Stored data entries
━━━━━━━━

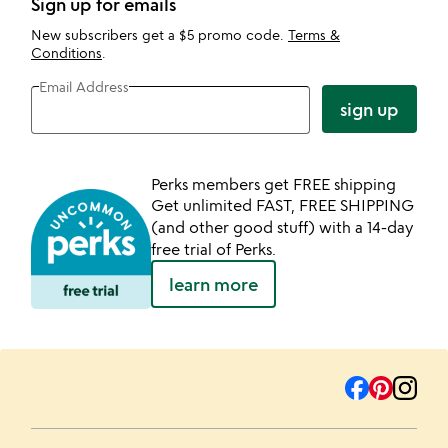
Sign up for emails
New subscribers get a $5 promo code.
Terms &
Conditions
.
Email Address
sign up
Perks members get FREE shipping
Get unlimited FAST, FREE SHIPPING
(and other good stuff) with a 14-day
free trial of Perks.
learn more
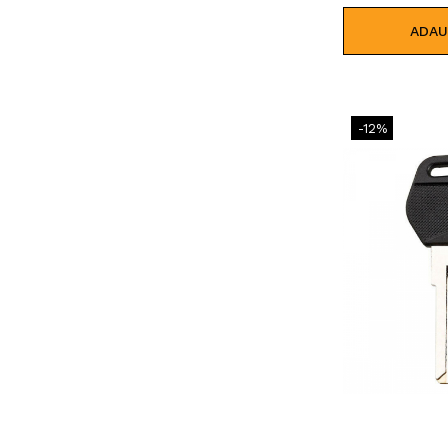
ADAU
-12%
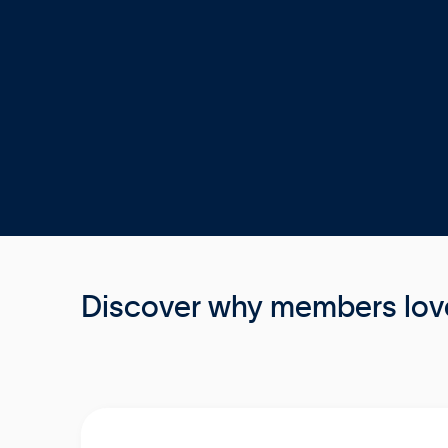
Discover why members love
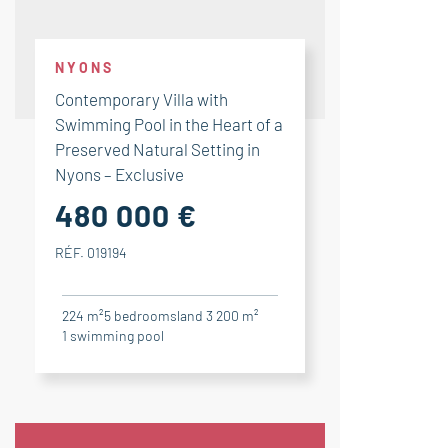
NYONS
Contemporary Villa with
Swimming Pool in the Heart of a
Preserved Natural Setting in
Nyons – Exclusive
480 000 €
RÉF. 019194
224 m²
5
bedrooms
land 3 200 m²
1
swimming pool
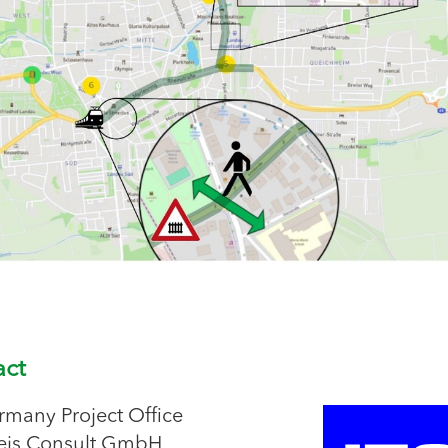
act
rmany Project Office
eis Consult GmbH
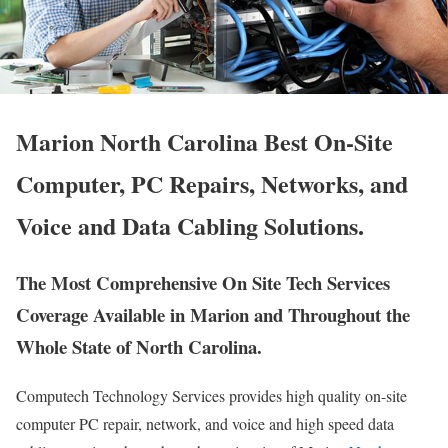
Marion North Carolina Best On-Site
Computer, PC Repairs, Networks, and
Voice and Data Cabling Solutions.
The Most Comprehensive On Site Tech Services
Coverage Available in Marion and Throughout the
Whole State of North Carolina.
Computech Technology Services provides high quality on-site
computer PC repair, network, and voice and high speed data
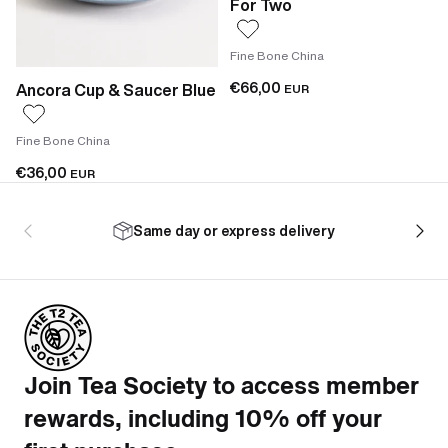
For Two
Fine Bone China
€66,00
Ancora Cup & Saucer Blue
EUR
Fine Bone China
€36,00
EUR
Same day or express delivery
Join Tea Society to access member
rewards, including 10% off your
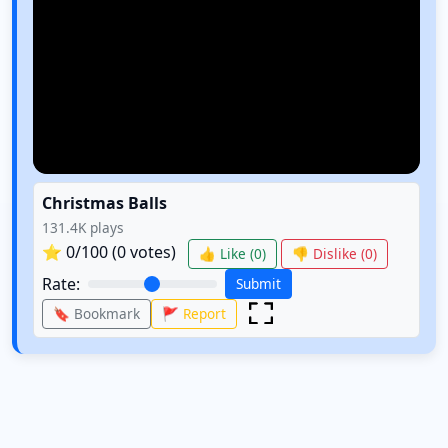
Christmas Balls
131.4K
plays
⭐
0
/100 (
0
votes)
👍 Like (
0
)
👎 Dislike (
0
)
Rate:
Submit
🔖 Bookmark
🚩 Report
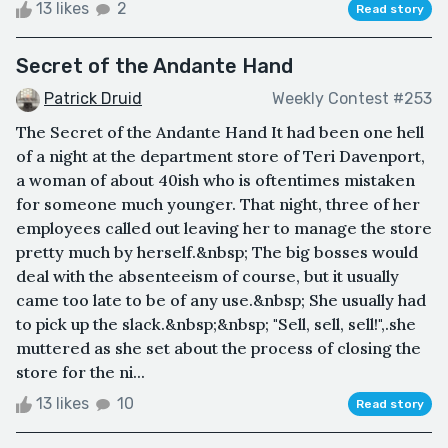
13 likes
2
Read story
Secret of the Andante Hand
Patrick Druid
Weekly Contest #253
The Secret of the Andante Hand It had been one hell
of a night at the department store of Teri Davenport,
a woman of about 40ish who is oftentimes mistaken
for someone much younger. That night, three of her
employees called out leaving her to manage the store
pretty much by herself.&nbsp; The big bosses would
deal with the absenteeism of course, but it usually
came too late to be of any use.&nbsp; She usually had
to pick up the slack.&nbsp;&nbsp; "Sell, sell, sell!",.she
muttered as she set about the process of closing the
store for the ni...
13 likes
10
Read story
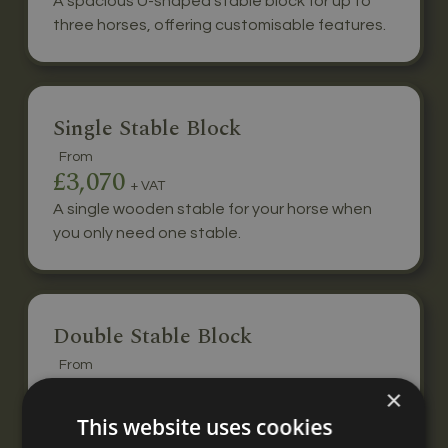
A spacious U-shaped stable block for up to
three horses, offering customisable features.
Single Stable Block
From
£3,070
+ VAT
A single wooden stable for your horse when
you only need one stable.
Double Stable Block
From
£5,440
×
+ VAT
A double stable block for two horses, built to
This website uses cookies
your specification with nationwide delivery &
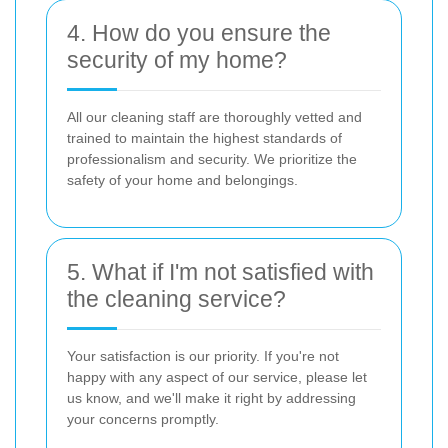
4. How do you ensure the
security of my home?
All our cleaning staff are thoroughly vetted and
trained to maintain the highest standards of
professionalism and security. We prioritize the
safety of your home and belongings.
5. What if I'm not satisfied with
the cleaning service?
Your satisfaction is our priority. If you're not
happy with any aspect of our service, please let
us know, and we'll make it right by addressing
your concerns promptly.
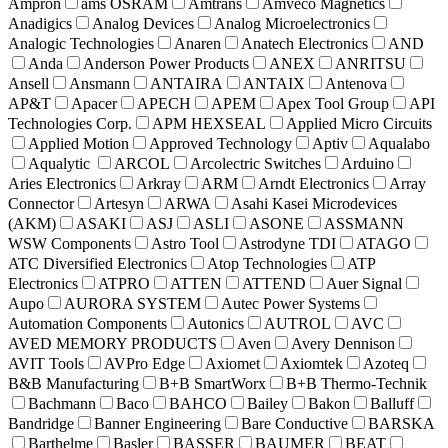
Ampron
ams OSRAM
Amtrans
Amveco Magnetics
Anadigics
Analog Devices
Analog Microelectronics
Analogic Technologies
Anaren
Anatech Electronics
AND
Anda
Anderson Power Products
ANEX
ANRITSU
Ansell
Ansmann
ANTAIRA
ANTAIX
Antenova
AP&T
Apacer
APECH
APEM
Apex Tool Group
API
Technologies Corp.
APM HEXSEAL
Applied Micro Circuits
Applied Motion
Approved Technology
Aptiv
Aqualabo
Aqualytic
ARCOL
Arcolectric Switches
Arduino
Aries Electronics
Arkray
ARM
Arndt Electronics
Array
Connector
Artesyn
ARWA
Asahi Kasei Microdevices
(AKM)
ASAKI
ASJ
ASLI
ASONE
ASSMANN
WSW Components
Astro Tool
Astrodyne TDI
ATAGO
ATC Diversified Electronics
Atop Technologies
ATP
Electronics
ATPRO
ATTEN
ATTEND
Auer Signal
Aupo
AURORA SYSTEM
Autec Power Systems
Automation Components
Autonics
AUTROL
AVC
AVED MEMORY PRODUCTS
Aven
Avery Dennison
AVIT Tools
AVPro Edge
Axiomet
Axiomtek
Azoteq
B&B Manufacturing
B+B SmartWorx
B+B Thermo-Technik
Bachmann
Baco
BAHCO
Bailey
Bakon
Balluff
Bandridge
Banner Engineering
Bare Conductive
BARSKA
Barthelme
Basler
BASSER
BAUMER
BEAT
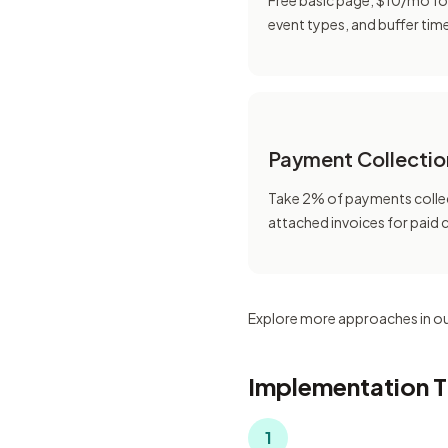
Free basic page, $10/mo fo
event types, and buffer tim
Payment Collectio
Take 2% of payments colle
attached invoices for paid 
Explore more approaches in o
Implementation T
1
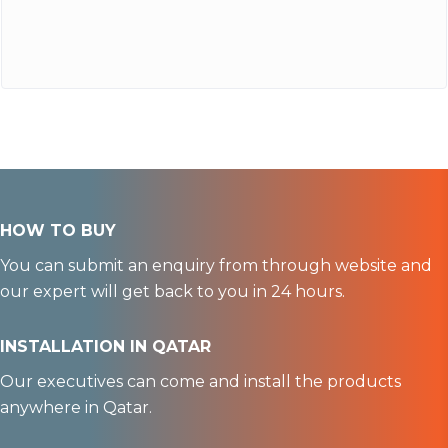
HOW TO BUY
You can submit an enquiry from through website and
our expert will get back to you in 24 hours.
INSTALLATION IN QATAR
Our executives can come and install the products
anywhere in Qatar.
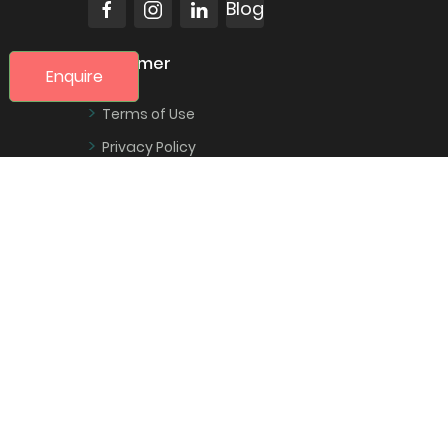
Blog
Customer
Enquire
>
Terms of Use
>
Privacy Policy
>
Change a Booking
>
Cancel a Booking
>
Contact Us
Trexova
>
About Us
>
Sitemap
>
Secure payment using Stripe
>
Contact Us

━━━━━━━━

→ **WHAT YOU NEED TO DO**: Determine the number of lines in the preceding data that contain the word "Technologies". Reply with that number only.

→ **OUTPUT**: 3